The plan is to walk into Vesuvio café, take the rejection letter from my pocket, fold it up into a little square, and use it to shore up the leg of the wobbliest bar stool in the place. Then I’ll sit down atop that stool, order a beer and smile.

Monday, August 01, 2005

Water play


Yesterday I took my son and his friend to our county’s newest indoor pool. It has two large water slides, a lazy river, a not-so-lazy whirlpool and some fun high-pressure hydraulics that blast you when you walk under them. I went straight for the water slides. I walked up the three flights of steps and stood in line with kids less than half my height and one-fifth my age.

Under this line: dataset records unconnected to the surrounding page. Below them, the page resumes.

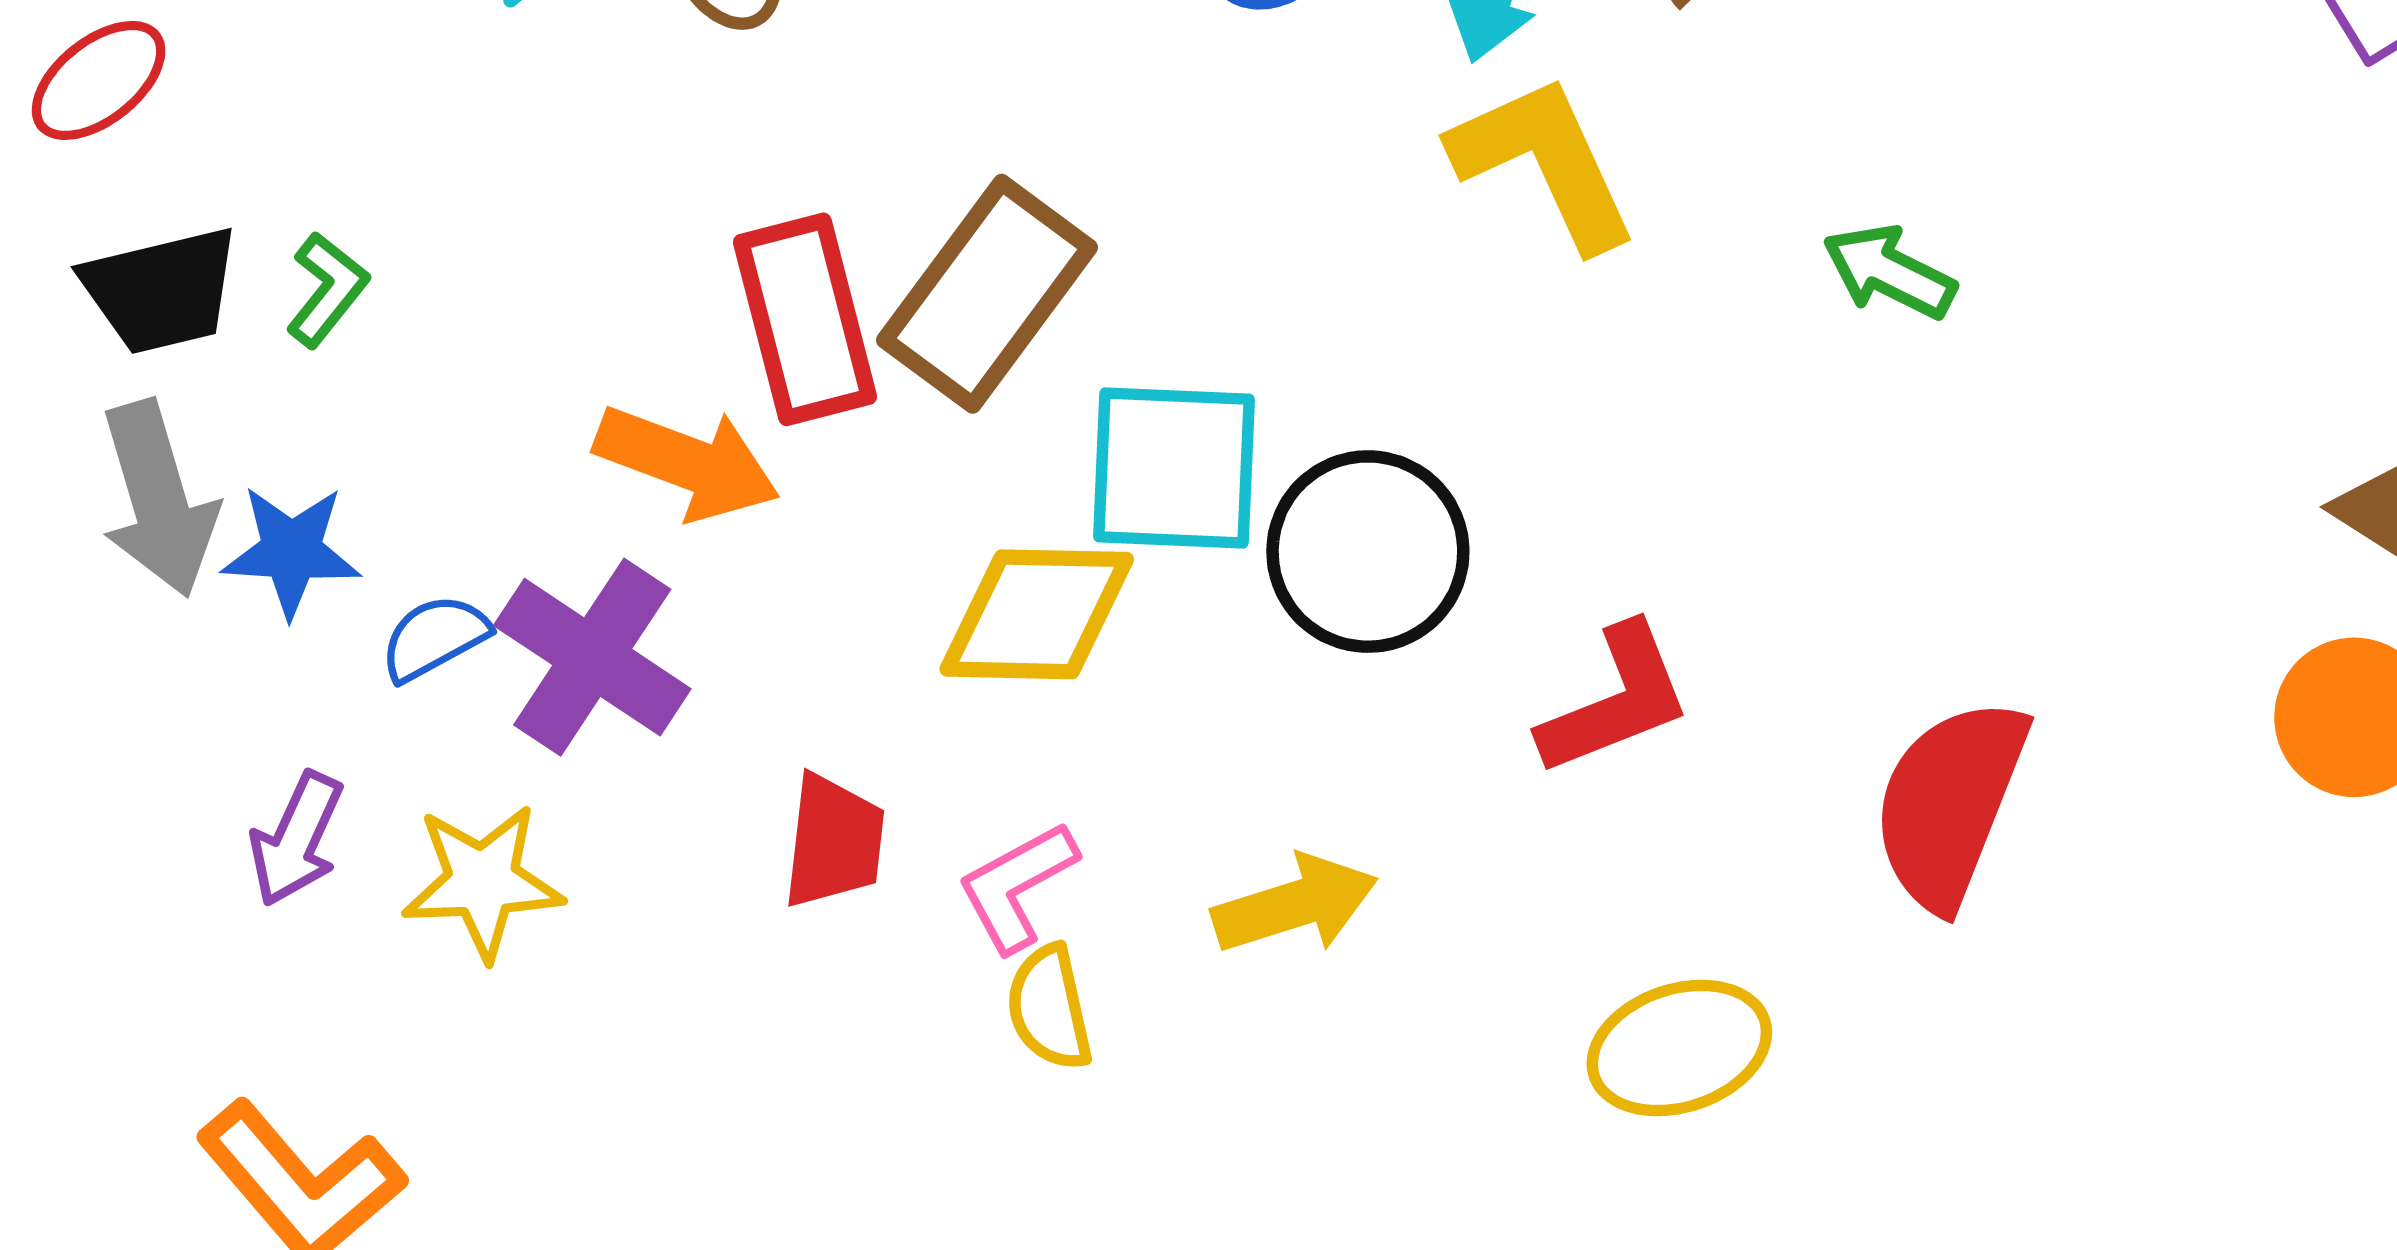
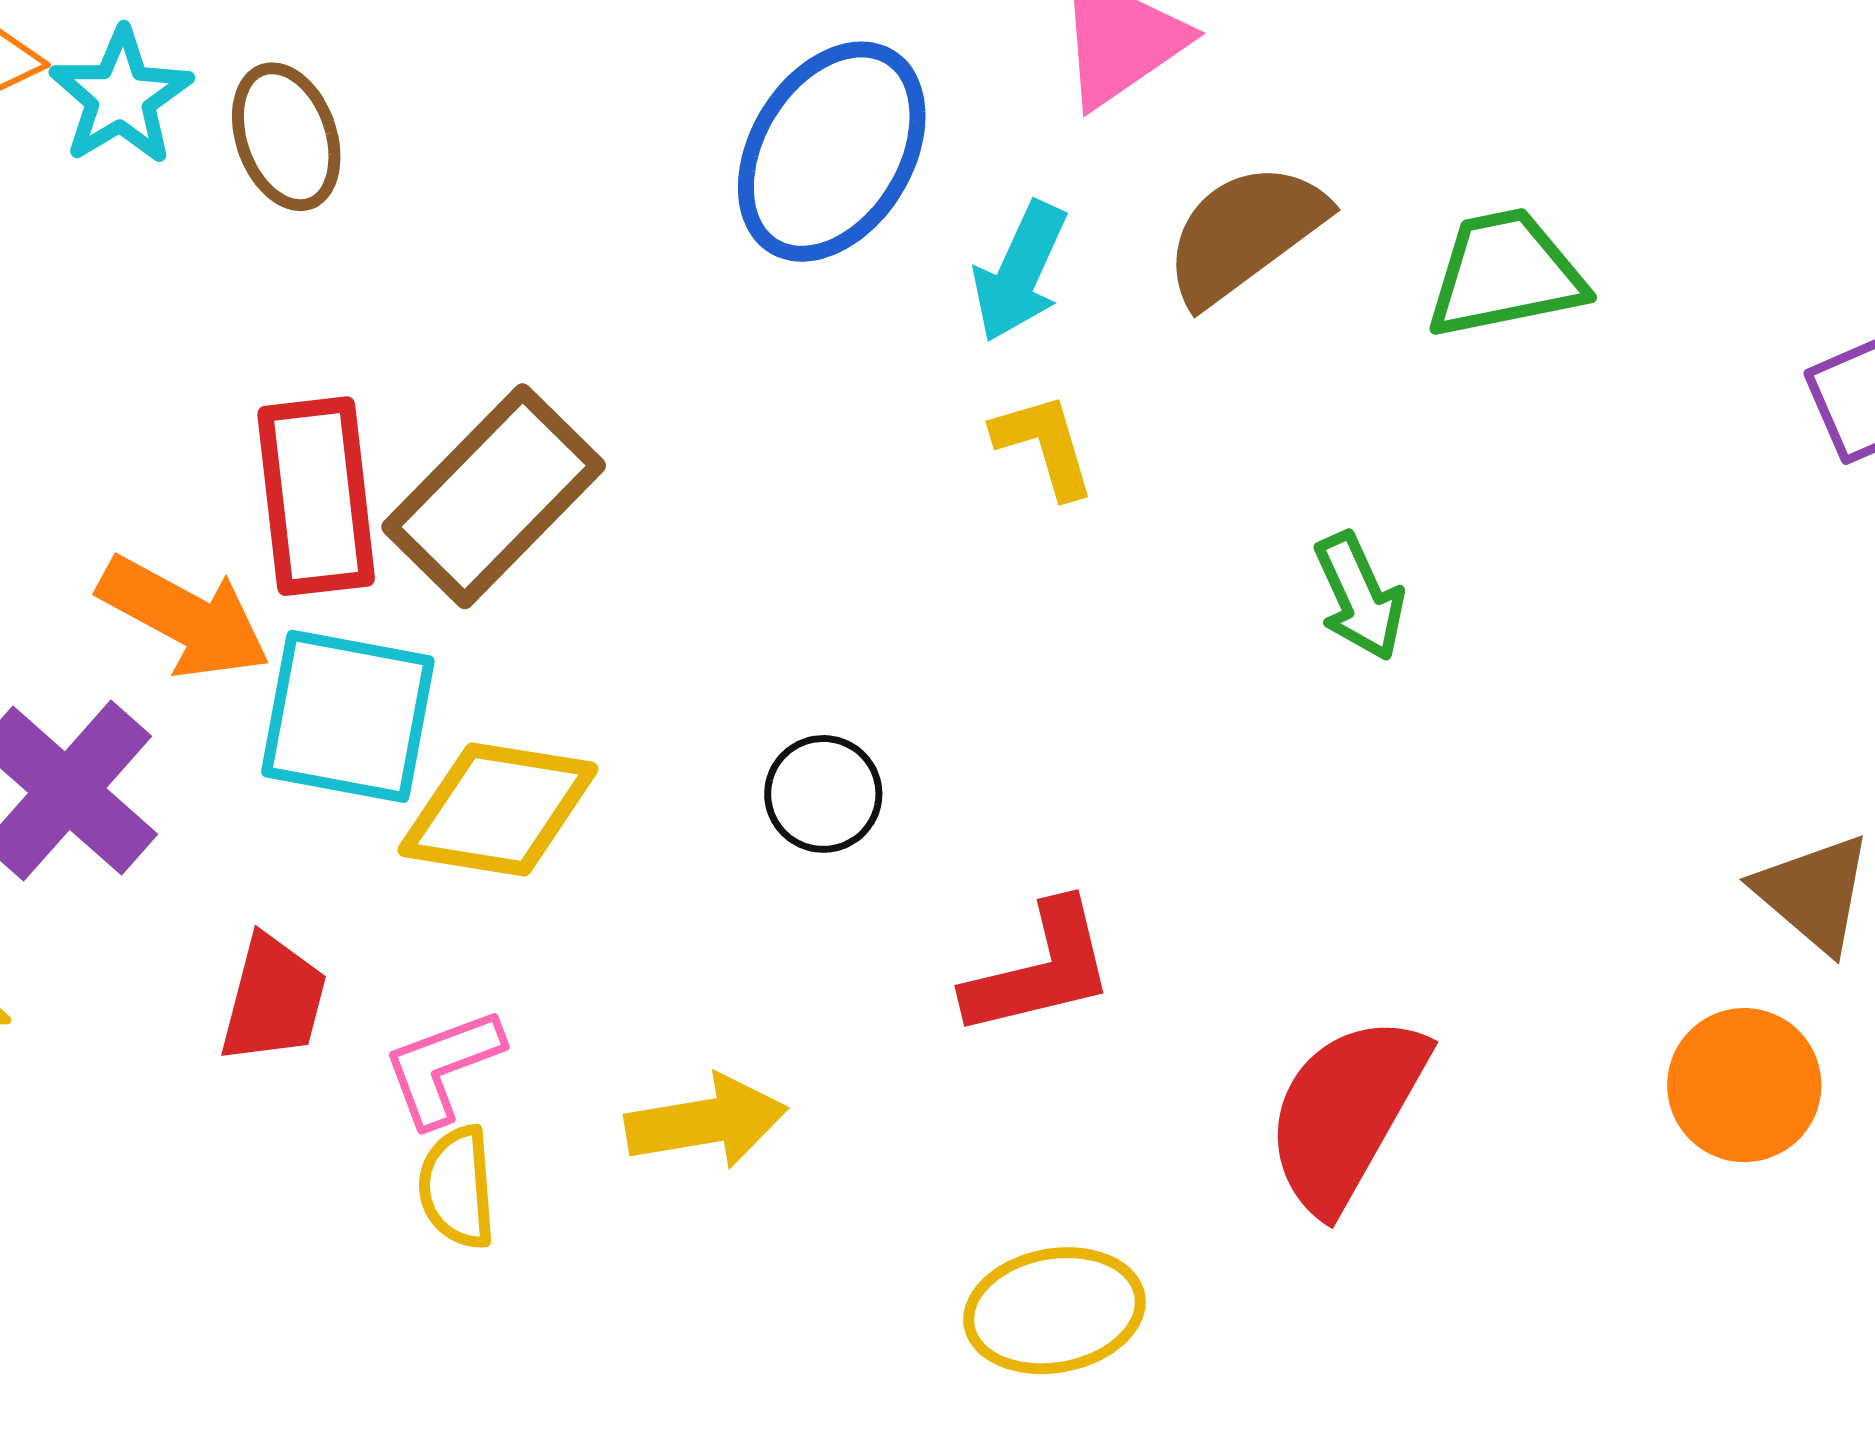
yellow L-shape: (1544, 162) -> (1044, 445), size x0.6
green arrow: (1889, 272) -> (1359, 596), turned -149
cyan square: (1174, 468) -> (348, 716), moved
black circle: (1368, 552) -> (823, 794), size x0.6

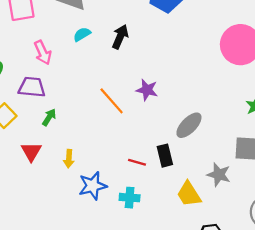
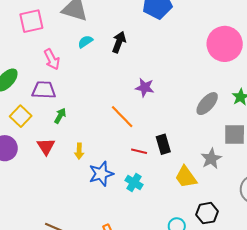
orange line: (112, 101) -> (122, 117), moved
gray ellipse: (189, 125) -> (207, 104), moved
gray star: (219, 175) -> (211, 159), turned 30
cyan cross: (130, 198) -> (134, 183), turned 30

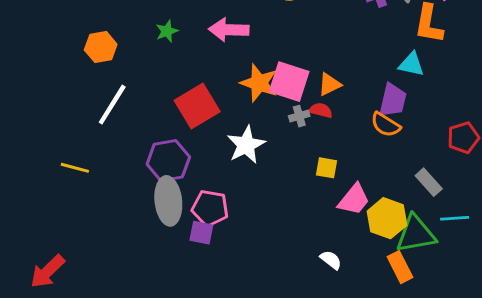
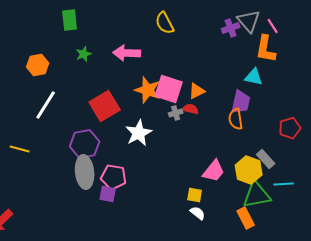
orange semicircle: (386, 125) -> (236, 119), turned 50
yellow square: (327, 168) -> (195, 195), moved
yellow hexagon: (387, 218) -> (249, 170), moved

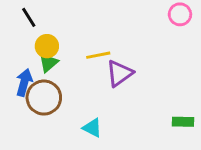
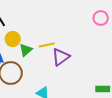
green triangle: (48, 63) -> (26, 50), moved

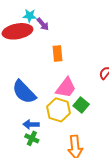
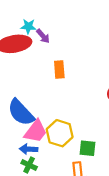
pink trapezoid: (66, 88) -> (36, 131), moved
green square: (81, 105) -> (87, 148), moved, turned -35

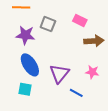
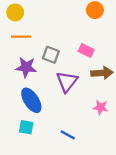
purple triangle: (59, 74) -> (67, 82), moved
blue line: (76, 93) -> (68, 135), moved

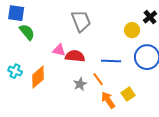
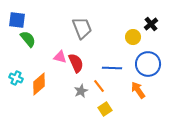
red semicircle: (75, 56) -> (76, 63), turned 60
yellow square: (128, 94) -> (105, 109), moved
orange arrow: (108, 100) -> (138, 90), moved

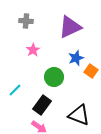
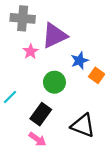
gray cross: (26, 21) -> (23, 18), size x1.5
purple triangle: (70, 27) -> (54, 35), moved

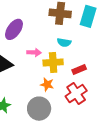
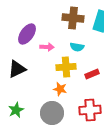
pink arrow: (34, 52) -> (47, 47), moved
red cross: (76, 94) -> (90, 110), moved, turned 30

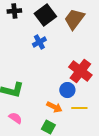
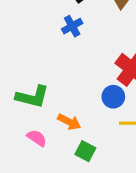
orange arrow: (54, 107) -> (69, 122), moved

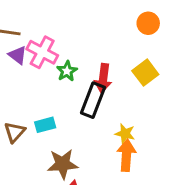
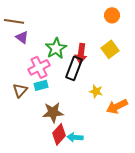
pink cross: (42, 52) -> (39, 67), moved, turned 35
green star: (67, 71) -> (56, 48), size x1.5
orange arrow: (126, 155) -> (117, 106), moved, turned -120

I tried the tallest water side first. It’s thirty feet high. The tube starts inside the building at the very top of the steps, but then goes outside where it loops around and around before feeding back into the building, dumping the rider into a three foot deep plunge pool. What I didn’t know (or didn’t think about ahead of time) was that the slide was opaque. It was a relatively thin tube, completely enclosed and painted a dark green. It wasn’t until I was in the yaw of this thing and on my way down that I realized there was no light, that the ride was completely in the dark. There are some pretty basic rules of physics at play here. I was aware of them as my body twisted around the curves that I couldn’t see coming. Particularly, the law of physics pertaining to velocity and mass, the one that says “you big fat old man, you are going to travel a heck of a lot faster down this tube than the children.” My body was being thrown back and forth without warning. The adrenaline was flowing inside my body to match the roaring water in the tube. I saw the light at the end of the tunnel (literally!) just before I was thrown into the plunge tube with a tidal wave splash. I got up and collected myself. I think I even let out a loud whoop. A bunch of people stood watching. They were all smiling and laughing as I got up. People apparently like to watch the reactions of the riders, especially the first time riders, as they are spit out of the tube.

I didn’t go back on that ride again. I’m a big-time claustrophobic. I got into that tube the first time not knowing what I was in for, but you just couldn’t make me get in there again. I did, however, ride the other slide, the one you can see in the photograph, over and over again. On that one, you can at least see over your head, and down slope. I could prepare my back for what was coming next. It was a blast.

Speaking of my back, this morning I can twist and turn my body and feel every curve and drop of those water slides in my cranky old vertebrae. I feel all at once like a ten year old kid and a fifty year old man in that special head space where they happily coexist.